Convolution computation process

3.5 Transformer relative position encoding for TE/TM joint mode

In the context of electromagnetic imaging, the TE/TM joint mode amalgamates data from both the TE and TM modes. This combined approach leverages the strengths of each mode to counterbalance their respective limitations, offering a more holistic insight into subsurface structures [24], particularly helpful in discerning electrical variations in vertical and horizontal orientations. The application of this integrative mode facilitates high-resolution electromagnetic imaging across a broader depth spectrum, thereby rendering the interpretation of underground structures more accurately.

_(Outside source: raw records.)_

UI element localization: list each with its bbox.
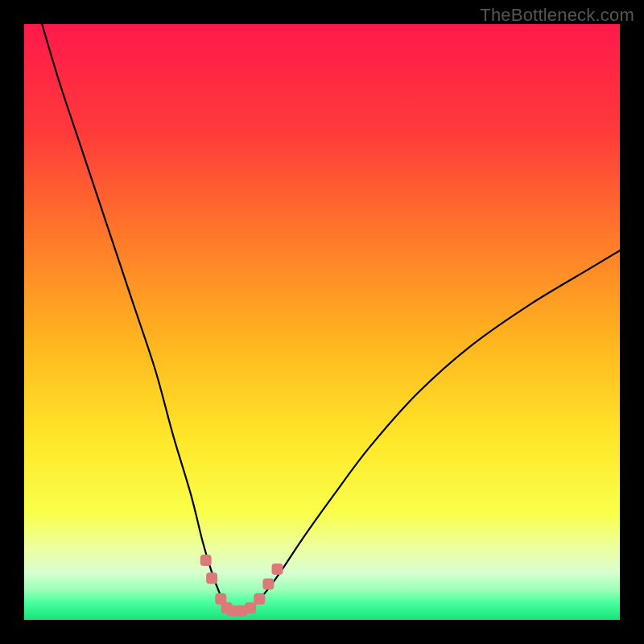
chart-frame: TheBottleneck.com — [0, 0, 644, 644]
watermark-text: TheBottleneck.com — [480, 5, 634, 26]
marker-point — [245, 602, 256, 613]
plot-area — [24, 24, 620, 620]
marker-point — [272, 564, 283, 575]
highlight-markers — [200, 555, 283, 617]
bottleneck-curve-path — [42, 24, 620, 613]
chart-svg — [24, 24, 620, 620]
marker-point — [206, 572, 217, 584]
marker-point — [262, 579, 274, 590]
marker-point — [200, 555, 212, 566]
marker-point — [254, 593, 265, 605]
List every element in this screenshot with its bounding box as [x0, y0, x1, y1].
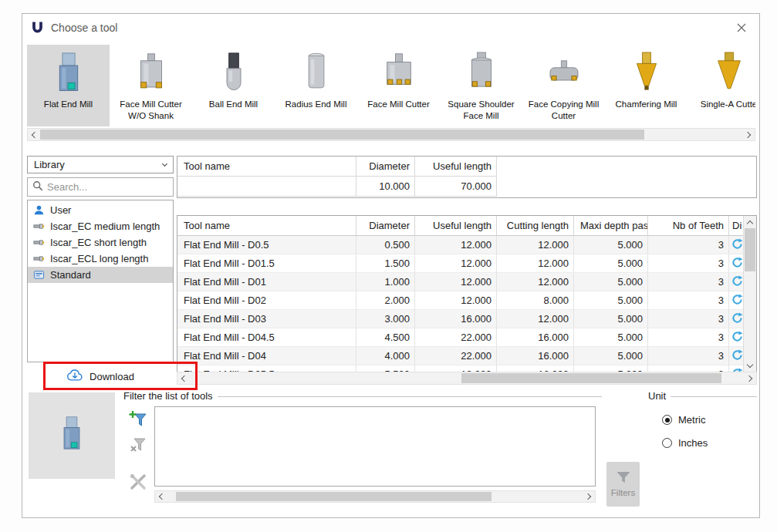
- tool-type-square-shoulder-face-mill[interactable]: Square Shoulder Face Mill: [440, 45, 522, 126]
- scroll-right-arrow[interactable]: [744, 372, 756, 384]
- scroll-thumb[interactable]: [176, 492, 492, 501]
- value-cell: 3: [648, 236, 729, 254]
- library-dropdown[interactable]: Library: [27, 156, 174, 173]
- tool-preview-panel: [29, 392, 115, 479]
- rotation-direction-cell: [729, 273, 745, 291]
- value-cell: 5.000: [574, 254, 648, 273]
- tool-type-ball-end-mill[interactable]: Ball End Mill: [192, 45, 275, 126]
- rotation-icon: [731, 259, 743, 271]
- rotation-direction-cell: [729, 328, 745, 347]
- rotation-direction-cell: [729, 291, 745, 310]
- scroll-right-arrow[interactable]: [583, 491, 595, 502]
- tool-type-label: Chamfering Mill: [605, 99, 687, 110]
- choose-a-tool-dialog: Choose a tool Flat End MillFace Mill Cut…: [22, 13, 760, 518]
- library-item-standard[interactable]: Standard: [28, 267, 173, 283]
- value-cell: 1.500: [356, 254, 415, 273]
- table-vertical-scrollbar[interactable]: [743, 216, 756, 372]
- face-mill-cutter-wo-shank-icon: [110, 46, 192, 96]
- tool-row-flat-end-mill-d04-5[interactable]: Flat End Mill - D04.54.50022.00016.0005.…: [177, 328, 745, 347]
- scroll-up-arrow[interactable]: [744, 216, 756, 228]
- tool-library-icon: [32, 221, 45, 232]
- search-box[interactable]: [27, 177, 174, 197]
- unit-radio-inches[interactable]: Inches: [662, 437, 708, 449]
- column-header-di[interactable]: Di: [729, 216, 745, 236]
- tool-type-face-mill-cutter[interactable]: Face Mill Cutter: [357, 45, 440, 126]
- library-item-iscar-ecl-long-length[interactable]: Iscar_ECL long length: [28, 251, 173, 267]
- value-cell: 8.000: [497, 291, 574, 310]
- radio-icon: [662, 438, 672, 448]
- tool-settings-button[interactable]: [127, 471, 148, 492]
- library-item-iscar-ec-medium-length[interactable]: Iscar_EC medium length: [28, 218, 173, 234]
- column-header-useful-length[interactable]: Useful length: [415, 216, 497, 236]
- tool-row-flat-end-mill-d02[interactable]: Flat End Mill - D022.00012.0008.0005.000…: [177, 291, 745, 310]
- tool-row-flat-end-mill-d0-5[interactable]: Flat End Mill - D0.50.50012.00012.0005.0…: [177, 236, 745, 254]
- close-icon[interactable]: [733, 19, 750, 36]
- filter-list[interactable]: [154, 406, 596, 487]
- tool-type-strip: Flat End MillFace Mill Cutter W/O ShankB…: [27, 45, 755, 126]
- scroll-thumb[interactable]: [461, 373, 721, 383]
- tool-type-label: Face Mill Cutter W/O Shank: [110, 99, 192, 122]
- filter-value-cell[interactable]: 10.000: [356, 177, 415, 197]
- column-header-maxi-depth-pass[interactable]: Maxi depth pass: [574, 216, 648, 236]
- tool-row-flat-end-mill-d04[interactable]: Flat End Mill - D044.00022.00016.0005.00…: [177, 347, 745, 365]
- download-button[interactable]: Download: [27, 366, 174, 386]
- tool-type-face-copying-mill-cutter[interactable]: Face Copying Mill Cutter: [522, 45, 605, 126]
- filter-value-cell[interactable]: 70.000: [415, 177, 497, 197]
- scroll-left-arrow[interactable]: [177, 372, 190, 384]
- chamfering-mill-icon: [605, 46, 687, 96]
- square-shoulder-face-mill-icon: [440, 46, 522, 96]
- tool-row-flat-end-mill-d05-5[interactable]: Flat End Mill - D05.55.50018.00016.0005.…: [177, 365, 745, 372]
- filter-value-cell[interactable]: [177, 177, 356, 197]
- rotation-icon: [731, 333, 743, 345]
- column-header-cutting-length[interactable]: Cutting length: [497, 216, 574, 236]
- standard-library-icon: [32, 269, 45, 281]
- column-header-diameter[interactable]: Diameter: [356, 216, 415, 236]
- tool-type-label: Single-A Cutte: [687, 99, 755, 110]
- tool-row-flat-end-mill-d01-5[interactable]: Flat End Mill - D01.51.50012.00012.0005.…: [177, 254, 745, 273]
- library-item-label: Standard: [50, 269, 91, 281]
- remove-filter-button[interactable]: [127, 434, 148, 455]
- value-cell: 5.000: [574, 328, 648, 347]
- value-cell: 16.000: [497, 347, 574, 365]
- radio-label: Inches: [678, 437, 708, 449]
- tool-type-flat-end-mill[interactable]: Flat End Mill: [27, 45, 110, 126]
- app-logo-icon: [32, 21, 43, 35]
- library-item-iscar-ec-short-length[interactable]: Iscar_EC short length: [28, 234, 173, 251]
- library-item-user[interactable]: User: [28, 202, 173, 218]
- tool-type-label: Square Shoulder Face Mill: [440, 99, 522, 122]
- single-angle-cutter-icon: [687, 46, 755, 96]
- ball-end-mill-icon: [192, 46, 275, 96]
- column-header-nb-of-teeth[interactable]: Nb of Teeth: [648, 216, 729, 236]
- scroll-thumb[interactable]: [745, 228, 755, 271]
- search-input[interactable]: [47, 181, 163, 193]
- scroll-left-arrow[interactable]: [155, 491, 167, 502]
- filter-header-useful-length: Useful length: [415, 157, 497, 177]
- radius-end-mill-icon: [275, 46, 357, 96]
- tool-type-radius-end-mill[interactable]: Radius End Mill: [275, 45, 357, 126]
- tool-strip-scrollbar[interactable]: [27, 128, 755, 141]
- scroll-down-arrow[interactable]: [744, 359, 756, 372]
- tool-name-cell: Flat End Mill - D02: [177, 291, 356, 310]
- add-filter-button[interactable]: [127, 408, 148, 429]
- filters-button[interactable]: Filters: [606, 462, 640, 507]
- unit-radio-metric[interactable]: Metric: [662, 414, 705, 426]
- tool-row-flat-end-mill-d03[interactable]: Flat End Mill - D033.00016.00012.0005.00…: [177, 310, 745, 328]
- tool-type-face-mill-cutter-wo-shank[interactable]: Face Mill Cutter W/O Shank: [110, 45, 192, 126]
- column-header-tool-name[interactable]: Tool name: [177, 216, 356, 236]
- table-body: Flat End Mill - D0.50.50012.00012.0005.0…: [177, 236, 745, 372]
- rotation-direction-cell: [729, 347, 745, 365]
- scroll-right-arrow[interactable]: [742, 129, 755, 140]
- window-title: Choose a tool: [51, 22, 117, 34]
- scroll-left-arrow[interactable]: [28, 129, 40, 140]
- tool-row-flat-end-mill-d01[interactable]: Flat End Mill - D011.00012.00012.0005.00…: [177, 273, 745, 291]
- scroll-thumb[interactable]: [40, 130, 644, 140]
- table-horizontal-scrollbar[interactable]: [177, 372, 757, 385]
- tool-library-icon: [32, 237, 45, 248]
- value-cell: 5.000: [574, 291, 648, 310]
- value-cell: 16.000: [497, 328, 574, 347]
- tool-type-chamfering-mill[interactable]: Chamfering Mill: [605, 45, 687, 126]
- tool-type-single-angle-cutter[interactable]: Single-A Cutte: [687, 45, 755, 126]
- value-cell: 18.000: [415, 365, 497, 372]
- tool-name-cell: Flat End Mill - D04.5: [177, 328, 356, 347]
- filter-list-scrollbar[interactable]: [154, 490, 596, 503]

To effectively train models utilizing TE and TM joint modes, it is essential to concurrently input dual resistivity response maps corresponding to these modes [21]. This cross-modal input necessitates significant alterations in the network architecture, thus increasing computational and storage demands and prolonging training durations. In response, we approach TE and TM data as a unified modality, directly concatenating the two response maps as network inputs. However, this straightforward concatenation introduces a challenge: the boundary regions of the two maps, which are not initially contiguous, might be misinterpreted as adjacent by the model post-concatenation [25]. To mitigate this issue, we introduce a Transformer relative position encoding scheme specifically tailored for the TE/TM joint mode.

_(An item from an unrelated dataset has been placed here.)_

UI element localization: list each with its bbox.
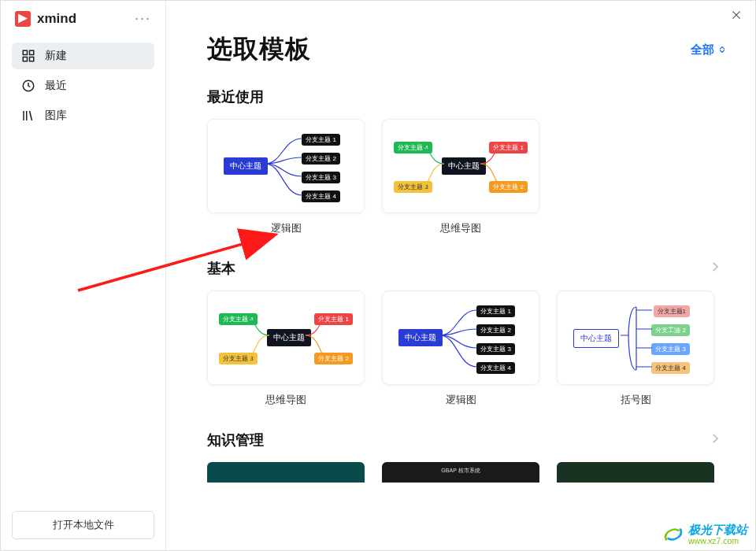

The Swin transformer employs relative position encoding to adeptly capture the relative positional information within sequence data [26]. This method, in contrast to traditional absolute position encoding, is more suitable for managing sequences of varying lengths, particularly for extensive sequences. In the Swin Transformer, relative position encoding is implemented by inserting relative position embeddings before each self-attention layer. These embeddings comprise two components: one from absolute position encoding and another from relative position encoding. The latter adopts a sinusoidal position encoding pattern, assigning each position a fixed-length vector and encoding positions using sine and cosine functions. This strategy effectively retains the relative distance information among adjacent sequence positions, thus enhancing the capture of local patterns.

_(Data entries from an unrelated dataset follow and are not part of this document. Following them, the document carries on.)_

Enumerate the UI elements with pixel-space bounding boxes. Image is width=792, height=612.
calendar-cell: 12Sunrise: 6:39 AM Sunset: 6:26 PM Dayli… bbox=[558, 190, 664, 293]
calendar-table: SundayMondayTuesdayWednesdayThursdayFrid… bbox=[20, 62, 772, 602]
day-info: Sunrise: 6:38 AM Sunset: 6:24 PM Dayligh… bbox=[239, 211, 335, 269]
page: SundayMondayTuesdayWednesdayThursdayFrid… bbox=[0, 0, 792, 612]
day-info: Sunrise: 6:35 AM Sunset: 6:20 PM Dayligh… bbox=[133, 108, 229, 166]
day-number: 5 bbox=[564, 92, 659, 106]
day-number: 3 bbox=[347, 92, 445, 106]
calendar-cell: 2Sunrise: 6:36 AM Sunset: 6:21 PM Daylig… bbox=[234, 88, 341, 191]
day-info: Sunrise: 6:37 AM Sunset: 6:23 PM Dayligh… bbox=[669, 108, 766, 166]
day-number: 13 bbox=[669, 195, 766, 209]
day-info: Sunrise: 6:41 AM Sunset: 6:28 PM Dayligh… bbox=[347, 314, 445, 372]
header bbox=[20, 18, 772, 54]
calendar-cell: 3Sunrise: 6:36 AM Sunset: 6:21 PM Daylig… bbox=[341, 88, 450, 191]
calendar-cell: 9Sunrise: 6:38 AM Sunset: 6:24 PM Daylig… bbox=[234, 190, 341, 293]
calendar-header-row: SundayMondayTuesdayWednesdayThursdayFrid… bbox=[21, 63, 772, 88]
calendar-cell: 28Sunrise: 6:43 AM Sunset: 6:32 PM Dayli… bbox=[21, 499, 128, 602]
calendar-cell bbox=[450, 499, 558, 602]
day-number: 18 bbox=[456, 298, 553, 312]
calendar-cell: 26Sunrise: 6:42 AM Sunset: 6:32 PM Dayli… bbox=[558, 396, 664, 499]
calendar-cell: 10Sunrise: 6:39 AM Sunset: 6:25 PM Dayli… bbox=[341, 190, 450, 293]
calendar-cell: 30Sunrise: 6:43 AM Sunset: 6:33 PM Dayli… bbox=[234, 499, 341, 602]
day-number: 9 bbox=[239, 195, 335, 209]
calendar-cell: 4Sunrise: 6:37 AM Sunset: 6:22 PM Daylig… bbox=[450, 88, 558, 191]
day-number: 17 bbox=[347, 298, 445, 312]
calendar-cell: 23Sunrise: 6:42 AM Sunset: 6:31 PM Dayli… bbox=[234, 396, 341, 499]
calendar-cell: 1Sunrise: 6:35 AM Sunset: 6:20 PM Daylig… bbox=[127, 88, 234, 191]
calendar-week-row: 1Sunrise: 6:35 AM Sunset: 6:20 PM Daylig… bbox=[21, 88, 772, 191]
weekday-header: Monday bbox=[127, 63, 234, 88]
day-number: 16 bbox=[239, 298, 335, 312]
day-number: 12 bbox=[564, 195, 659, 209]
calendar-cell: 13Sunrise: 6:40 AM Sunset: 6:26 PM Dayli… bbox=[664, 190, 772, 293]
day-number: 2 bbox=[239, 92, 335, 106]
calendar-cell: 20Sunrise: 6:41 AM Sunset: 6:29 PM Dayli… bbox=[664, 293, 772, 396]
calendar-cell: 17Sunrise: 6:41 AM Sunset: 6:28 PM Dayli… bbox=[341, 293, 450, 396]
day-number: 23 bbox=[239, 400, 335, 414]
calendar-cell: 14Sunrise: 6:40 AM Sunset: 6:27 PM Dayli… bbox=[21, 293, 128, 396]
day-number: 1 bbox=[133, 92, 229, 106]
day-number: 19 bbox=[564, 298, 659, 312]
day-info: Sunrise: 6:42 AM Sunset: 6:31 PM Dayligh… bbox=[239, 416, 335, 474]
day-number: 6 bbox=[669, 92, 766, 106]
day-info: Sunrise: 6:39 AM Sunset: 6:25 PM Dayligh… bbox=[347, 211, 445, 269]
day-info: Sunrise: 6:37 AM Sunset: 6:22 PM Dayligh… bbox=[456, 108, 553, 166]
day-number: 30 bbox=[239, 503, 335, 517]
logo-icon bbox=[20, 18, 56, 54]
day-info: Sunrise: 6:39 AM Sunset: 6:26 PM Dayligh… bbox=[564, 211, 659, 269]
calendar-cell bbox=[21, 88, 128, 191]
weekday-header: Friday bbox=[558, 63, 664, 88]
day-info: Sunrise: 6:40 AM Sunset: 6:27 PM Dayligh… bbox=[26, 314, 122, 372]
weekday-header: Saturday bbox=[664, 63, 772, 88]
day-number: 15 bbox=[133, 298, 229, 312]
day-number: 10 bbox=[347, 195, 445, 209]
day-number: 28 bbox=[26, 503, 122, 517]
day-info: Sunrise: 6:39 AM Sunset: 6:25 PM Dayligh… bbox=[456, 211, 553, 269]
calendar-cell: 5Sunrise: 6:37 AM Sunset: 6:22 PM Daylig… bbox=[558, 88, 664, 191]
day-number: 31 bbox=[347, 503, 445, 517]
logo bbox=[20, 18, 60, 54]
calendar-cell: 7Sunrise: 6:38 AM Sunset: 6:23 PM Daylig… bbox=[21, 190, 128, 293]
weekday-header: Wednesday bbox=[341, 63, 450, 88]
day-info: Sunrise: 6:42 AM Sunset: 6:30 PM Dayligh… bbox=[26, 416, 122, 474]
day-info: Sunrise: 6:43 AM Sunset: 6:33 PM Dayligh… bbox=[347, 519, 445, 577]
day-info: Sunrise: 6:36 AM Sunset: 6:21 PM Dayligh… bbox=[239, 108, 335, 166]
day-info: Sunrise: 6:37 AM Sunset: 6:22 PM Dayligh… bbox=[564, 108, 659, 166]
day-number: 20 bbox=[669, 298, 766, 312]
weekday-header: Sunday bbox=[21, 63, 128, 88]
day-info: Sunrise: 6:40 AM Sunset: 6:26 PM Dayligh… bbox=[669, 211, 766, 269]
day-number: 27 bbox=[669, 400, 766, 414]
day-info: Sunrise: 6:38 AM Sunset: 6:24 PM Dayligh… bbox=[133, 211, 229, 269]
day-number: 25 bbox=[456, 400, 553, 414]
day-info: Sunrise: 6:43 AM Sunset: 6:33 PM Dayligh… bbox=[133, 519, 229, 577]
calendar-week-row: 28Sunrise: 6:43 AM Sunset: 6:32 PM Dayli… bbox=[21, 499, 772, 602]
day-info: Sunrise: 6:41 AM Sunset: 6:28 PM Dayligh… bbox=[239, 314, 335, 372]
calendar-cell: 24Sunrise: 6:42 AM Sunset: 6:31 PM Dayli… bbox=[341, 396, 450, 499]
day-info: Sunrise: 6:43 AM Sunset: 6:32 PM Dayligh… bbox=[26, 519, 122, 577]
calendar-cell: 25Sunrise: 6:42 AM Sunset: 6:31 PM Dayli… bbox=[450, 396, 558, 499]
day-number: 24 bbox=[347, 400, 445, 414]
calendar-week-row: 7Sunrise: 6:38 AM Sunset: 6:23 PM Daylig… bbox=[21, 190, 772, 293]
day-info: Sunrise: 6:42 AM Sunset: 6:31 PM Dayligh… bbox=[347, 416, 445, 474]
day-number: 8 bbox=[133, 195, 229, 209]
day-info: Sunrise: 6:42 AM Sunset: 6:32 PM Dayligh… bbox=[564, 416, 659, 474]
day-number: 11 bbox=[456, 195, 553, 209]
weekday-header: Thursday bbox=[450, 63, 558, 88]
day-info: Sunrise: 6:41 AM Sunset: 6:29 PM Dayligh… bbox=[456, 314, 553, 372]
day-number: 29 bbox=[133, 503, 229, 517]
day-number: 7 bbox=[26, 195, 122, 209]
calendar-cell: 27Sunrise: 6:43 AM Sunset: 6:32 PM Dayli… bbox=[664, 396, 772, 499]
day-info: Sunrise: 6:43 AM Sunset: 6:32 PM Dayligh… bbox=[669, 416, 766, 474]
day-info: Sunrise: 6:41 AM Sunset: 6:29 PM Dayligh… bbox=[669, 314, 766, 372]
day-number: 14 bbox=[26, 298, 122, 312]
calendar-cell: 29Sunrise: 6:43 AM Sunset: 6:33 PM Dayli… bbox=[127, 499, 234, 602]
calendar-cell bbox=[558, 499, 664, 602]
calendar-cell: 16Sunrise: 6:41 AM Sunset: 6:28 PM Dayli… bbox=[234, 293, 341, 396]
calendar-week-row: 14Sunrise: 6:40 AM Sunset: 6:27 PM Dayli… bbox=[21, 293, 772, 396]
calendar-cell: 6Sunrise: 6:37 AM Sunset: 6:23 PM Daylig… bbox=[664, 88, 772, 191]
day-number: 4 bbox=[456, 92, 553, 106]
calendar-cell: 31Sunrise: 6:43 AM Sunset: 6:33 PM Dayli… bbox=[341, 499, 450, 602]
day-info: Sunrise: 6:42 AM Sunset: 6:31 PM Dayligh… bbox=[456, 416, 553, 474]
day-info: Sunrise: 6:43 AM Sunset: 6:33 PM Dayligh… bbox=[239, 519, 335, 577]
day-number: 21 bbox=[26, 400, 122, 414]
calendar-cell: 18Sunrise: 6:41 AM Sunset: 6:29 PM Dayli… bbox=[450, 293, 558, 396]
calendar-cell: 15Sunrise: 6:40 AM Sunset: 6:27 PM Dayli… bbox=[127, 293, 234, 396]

In the Swin transformer, the equation for each windowed self-attention computation is formulated as follows:

$$ Attention \left ( Q, K, V \right ) = SoftMax \left ( Q \mathrm{K}^{\mathrm{T}} / \sqrt{\mathrm{d}_{\mathrm{k}}} + B \right ) V. $$
(4)

Here, Q, K, V, and \(\mathrm{d}_{\mathrm{k}}\) are analogous to their counterparts in the standard self-attention computation. Q, K, and V denote matrices composed of query, key, and value vectors, respectively, while \(\mathrm{d}_{\mathrm{k}}\) represents the dimensions of the key vectors. B symbolizes the relative position of the encoding bias matrix. Notably, the dimensions of Q and K are \(\mathrm{w}^{2} \times \mathrm{N}\), where w is the window size and N is the embedding vector dimension. Consequently, the dimensions of \(\mathrm{Q} \mathrm{K}^{\mathrm{T}}\) and B are \(\mathrm{w}^{2} \times \mathrm{w}^{2} \times \mathrm{N}\). Given the uniformity of the position encoding offset index matrix across the embedding vector dimensions, it suffices to compute a single two-dimensional offset index matrix, then replicate this matrix along the embedding vector dimension. The offset index matrix, of size \(\mathrm{w}^{2} \times \mathrm{w}^{2}\), represents each patch within the window, with each column denoting the relative position index for each patch, inclusive of itself. Upon generating the index matrix, each index fetches the relative position bias from the relative position bias table (a trainable tensor). Figure 9 elucidates the computation process of the relative position bias matrix for a window size of 2.

Figure 9
figure 9

Relative positional offset matrix computation process

To rectify the positional information discrepancies when concurrently inputting TE/TM response data into the network, we propose an advanced strategy for transformer relative position encoding, specifically tailored for TE/TM joint mode:

1) Patch Embedding with Type Markers: During the patch-embedding process for each small block region, we append a TE/TM type marker at the end of the corresponding vector. The TE mode is denoted by a marker value of −1 and the TM mode by 1. Consequently, this alteration modifies the output data format of the patch embedding from the original structure (batch, window_nums, \(\mathrm{window}\_\mathrm{size}\times \mathrm{window}\_\mathrm{size}\), N) to (batch, window_nums, \(\mathrm{window}\_\mathrm{size}\times \mathrm{window}\_\mathrm{size}\), N + 1).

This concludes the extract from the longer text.